-- Opening Marker --

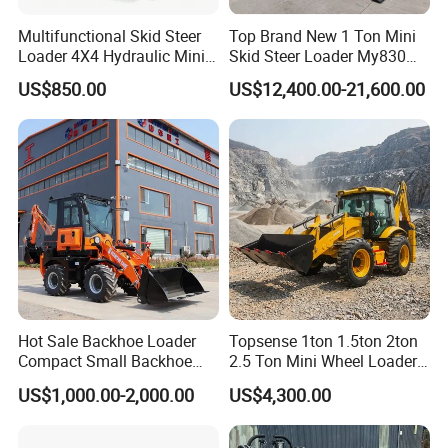
Multifunctional Skid Steer
Top Brand New 1 Ton Mini
Loader 4X4 Hydraulic Mini
Skid Steer Loader My830
Loader Indoor and Outdoor
Wheel Front End Loader
US$850.00
US$12,400.00-21,600.00
Farm Handling Machine
Skid Steer Loader CE
Hot Sale Backhoe Loader
Topsense 1ton 1.5ton 2ton
Compact Small Backhoe
2.5 Ton Mini Wheel Loader
Mr15-10 Wheel Loader
Backhoe Electric Joystick
US$1,000.00-2,000.00
US$4,300.00
Front End Shovel Excavator
Loader with Log Grab Quick
Hitch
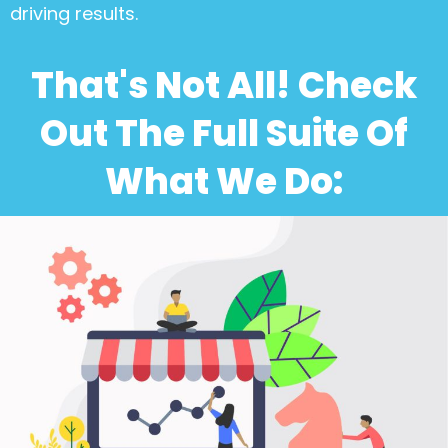
driving results.
That's Not All! Check
Out The Full Suite Of
What We Do:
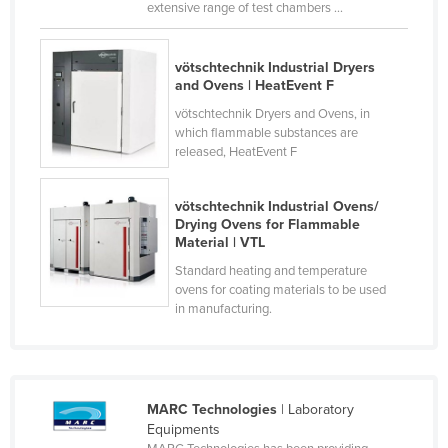
extensive range of test chambers ...
Czechia
Denmark
vötschtechnik Industrial Dryers
and Ovens | HeatEvent F
Djibouti
vötschtechnik Dryers and Ovens, in
Dominica
which flammable substances are
Dominican Republic
released, HeatEvent F
Ecuador
vötschtechnik Industrial Ovens/
Egypt
Drying Ovens for Flammable
Material | VTL
El Salvador
Standard heating and temperature
Equatorial Guinea
ovens for coating materials to be used
in manufacturing.
Eritrea
Estonia
Ethiopia
Fiji
MARC Technologies
| Laboratory
Equipments
Finland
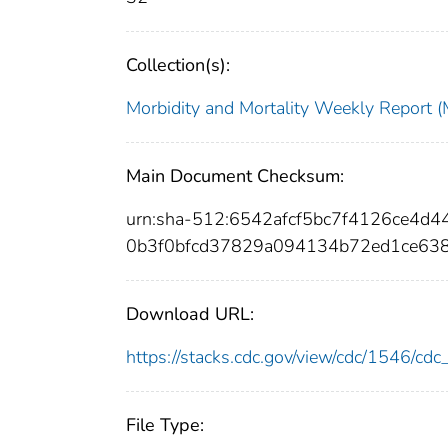
Collection(s):
Morbidity and Mortality Weekly Repor
Main Document Checksum:
urn:sha-512:6542afcf5bc7f4126ce4
0b3f0bfcd37829a094134b72ed1ce63
Download URL:
https://stacks.cdc.gov/view/cdc/1546/c
File Type:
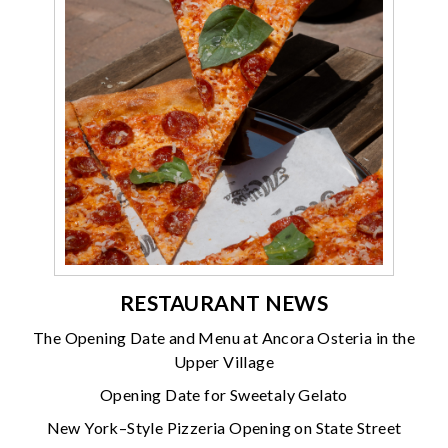
RESTAURANT NEWS
The Opening Date and Menu at Ancora Osteria in the
Upper Village
Opening Date for Sweetaly Gelato
New York–Style Pizzeria Opening on State Street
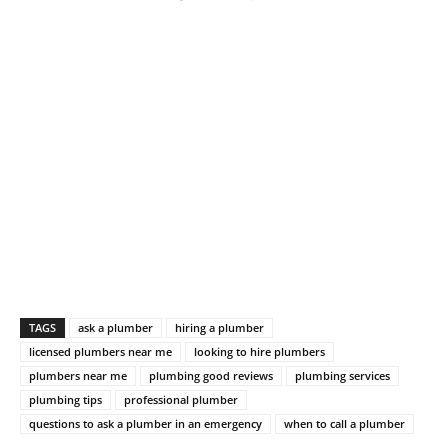
TAGS
ask a plumber
hiring a plumber
licensed plumbers near me
looking to hire plumbers
plumbers near me
plumbing good reviews
plumbing services
plumbing tips
professional plumber
questions to ask a plumber in an emergency
when to call a plumber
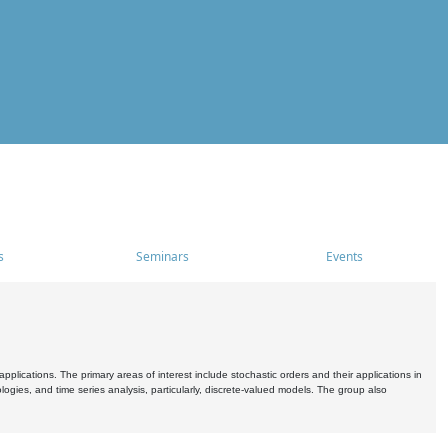
s
Seminars
Events
pplications. The primary areas of interest include stochastic orders and their applications in
ogies, and time series analysis, particularly, discrete-valued models. The group also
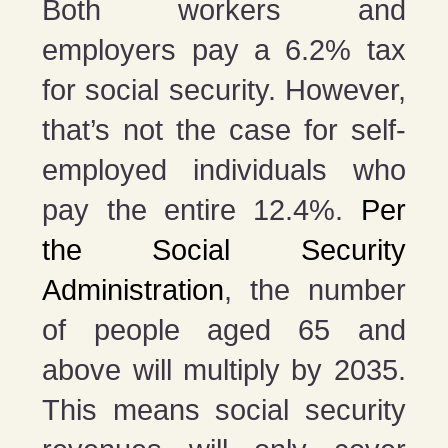
Both workers and
employers pay a 6.2% tax
for social security. However,
that’s not the case for self-
employed individuals who
pay the entire 12.4%.
Per
the Social Security
Administration
, the number
of people aged 65 and
above will multiply by 2035.
This means social security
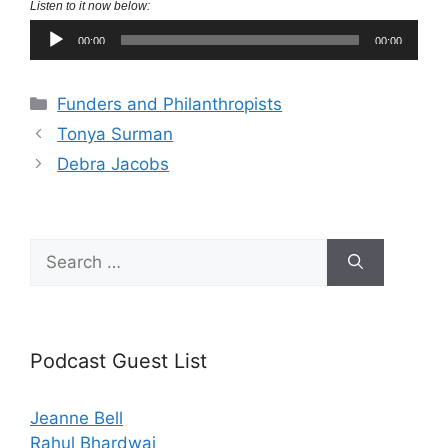
Listen to it now below:
Audio
00:00
00:00
Player
Categories
Funders and Philanthropists
Tonya Surman
Debra Jacobs
Search
for:
Podcast Guest List
Jeanne Bell
Rahul Bhardwaj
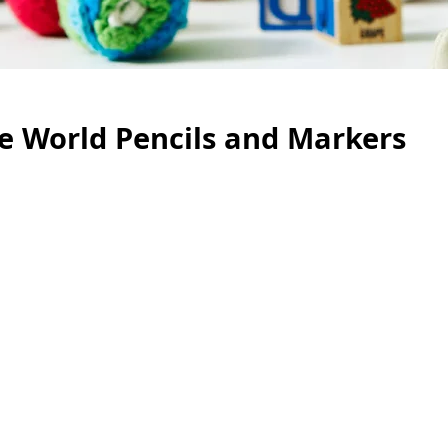
he World Pencils and Markers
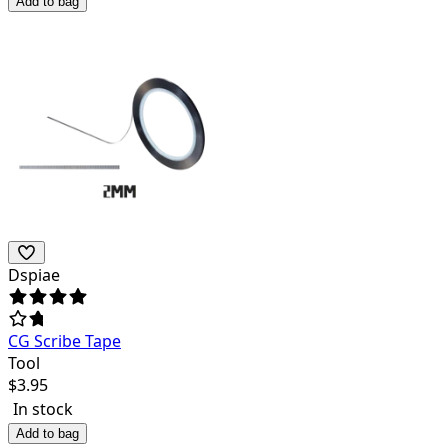
Add to bag
Dspiae
CG Scribe Tape
Tool
$
3.95
In stock
Add to bag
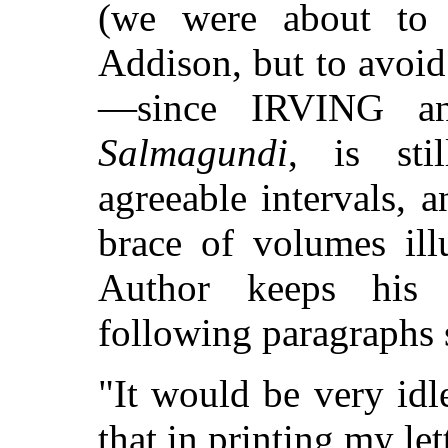
(we were about to 
Addison, but to avoid
—since IRVING a
Salmagundi
, is sti
agreeable intervals, 
brace of volumes il
Author keeps his 
following paragraphs
"It would be very idl
that in printing my le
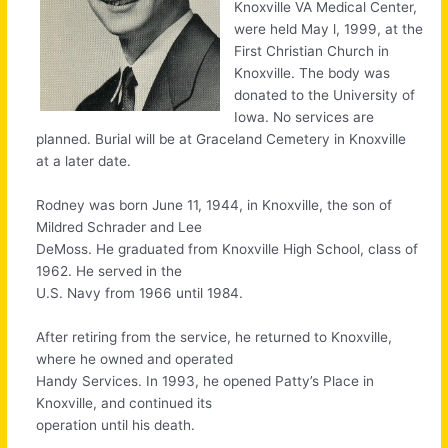
Knoxville VA Medical Center,
were held May l, 1999, at the
First Christian Church in
Knoxville. The body was
donated to the University of
Iowa. No services are
planned. Burial will be at Graceland Cemetery in Knoxville
at a later date.
Rodney was born June 11, 1944, in Knoxville, the son of
Mildred Schrader and Lee
DeMoss. He graduated from Knoxville High School, class of
1962. He served in the
U.S. Navy from 1966 until 1984.
After retiring from the service, he returned to Knoxville,
where he owned and operated
Handy Services. In 1993, he opened Patty’s Place in
Knoxville, and continued its
operation until his death.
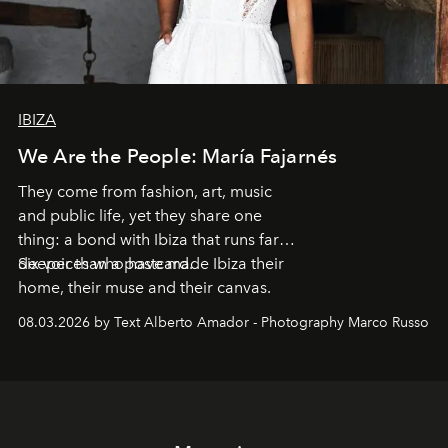
IBIZA
We Are the People: María Fajarnés
They come from fashion, art, music
and public life, yet they share one
thing: a bond with Ibiza that runs far
deeper than a postcard.
Six voices who have made Ibiza their
home, their muse and their canvas.
08.03.2026 by Text Alberto Amador - Photography Marco Russo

-- Closing Marker --

Exercise description. The entries above must be output exactly, with every image left out.

Solution.
Multifunctional Skid Steer
Top Brand New 1 Ton Mini
Loader 4X4 Hydraulic Mini
Skid Steer Loader My830
Loader Indoor and Outdoor
Wheel Front End Loader
US$850.00
US$12,400.00-21,600.00
Farm Handling Machine
Skid Steer Loader CE
Hot Sale Backhoe Loader
Topsense 1ton 1.5ton 2ton
Compact Small Backhoe
2.5 Ton Mini Wheel Loader
Mr15-10 Wheel Loader
Backhoe Electric Joystick
US$1,000.00-2,000.00
US$4,300.00
Front End Shovel Excavator
Loader with Log Grab Quick
Hitch
driving results.
That's Not All! Check
Out The Full Suite Of
What We Do:
extensive range of test chambers ...
Czechia
Denmark
vötschtechnik Industrial Dryers
and Ovens | HeatEvent F
Djibouti
vötschtechnik Dryers and Ovens, in
Dominica
which flammable substances are
Dominican Republic
released, HeatEvent F
Ecuador
vötschtechnik Industrial Ovens/
Egypt
Drying Ovens for Flammable
Material | VTL
El Salvador
Standard heating and temperature
Equatorial Guinea
ovens for coating materials to be used
in manufacturing.
Eritrea
Estonia
Ethiopia
Fiji
MARC Technologies
| Laboratory
Equipments
Finland
Collection(s):
Morbidity and Mortality Weekly Repor
Main Document Checksum:
urn:sha-512:6542afcf5bc7f4126ce4
0b3f0bfcd37829a094134b72ed1ce63
Download URL:
https://stacks.cdc.gov/view/cdc/1546/c
File Type:
RESTAURANT NEWS
The Opening Date and Menu at Ancora Osteria in the
Upper Village
Opening Date for Sweetaly Gelato
New York–Style Pizzeria Opening on State Street
TAGS
ask a plumber
hiring a plumber
licensed plumbers near me
looking to hire plumbers
plumbers near me
plumbing good reviews
plumbing services
plumbing tips
professional plumber
questions to ask a plumber in an emergency
when to call a plumber
s
Seminars
Events
pplications. The primary areas of interest include stochastic orders and their applications in
ogies, and time series analysis, particularly, discrete-valued models. The group also
Both workers and
employers pay a 6.2% tax
for social security. However,
that’s not the case for self-
employed individuals who
pay the entire 12.4%.
Per
the Social Security
Administration
, the number
of people aged 65 and
above will multiply by 2035.
This means social security
Listen to it now below:
Audio
00:00
00:00
Player
Categories
Funders and Philanthropists
Tonya Surman
Debra Jacobs
Search
for:
Podcast Guest List
Jeanne Bell
Rahul Bhardwaj
he World Pencils and Markers
Add to bag
Dspiae
CG Scribe Tape
Tool
$
3.95
In stock
Add to bag
(we were about to 
Addison, but to avoid
—since IRVING a
Salmagundi
, is sti
agreeable intervals, 
brace of volumes il
Author keeps his 
following paragraphs
"It would be very idl
that in printing my le
Knoxville VA Medical Center,
were held May l, 1999, at the
First Christian Church in
Knoxville. The body was
donated to the University of
Iowa. No services are
planned. Burial will be at Graceland Cemetery in Knoxville
at a later date.
Rodney was born June 11, 1944, in Knoxville, the son of
Mildred Schrader and Lee
DeMoss. He graduated from Knoxville High School, class of
1962. He served in the
U.S. Navy from 1966 until 1984.
After retiring from the service, he returned to Knoxville,
where he owned and operated
Handy Services. In 1993, he opened Patty’s Place in
Knoxville, and continued its
operation until his death.
IBIZA
We Are the People: María Fajarnés
They come from fashion, art, music
and public life, yet they share one
thing: a bond with Ibiza that runs far
deeper than a postcard.
Six voices who have made Ibiza their
home, their muse and their canvas.
08.03.2026 by Text Alberto Amador - Photography Marco Russo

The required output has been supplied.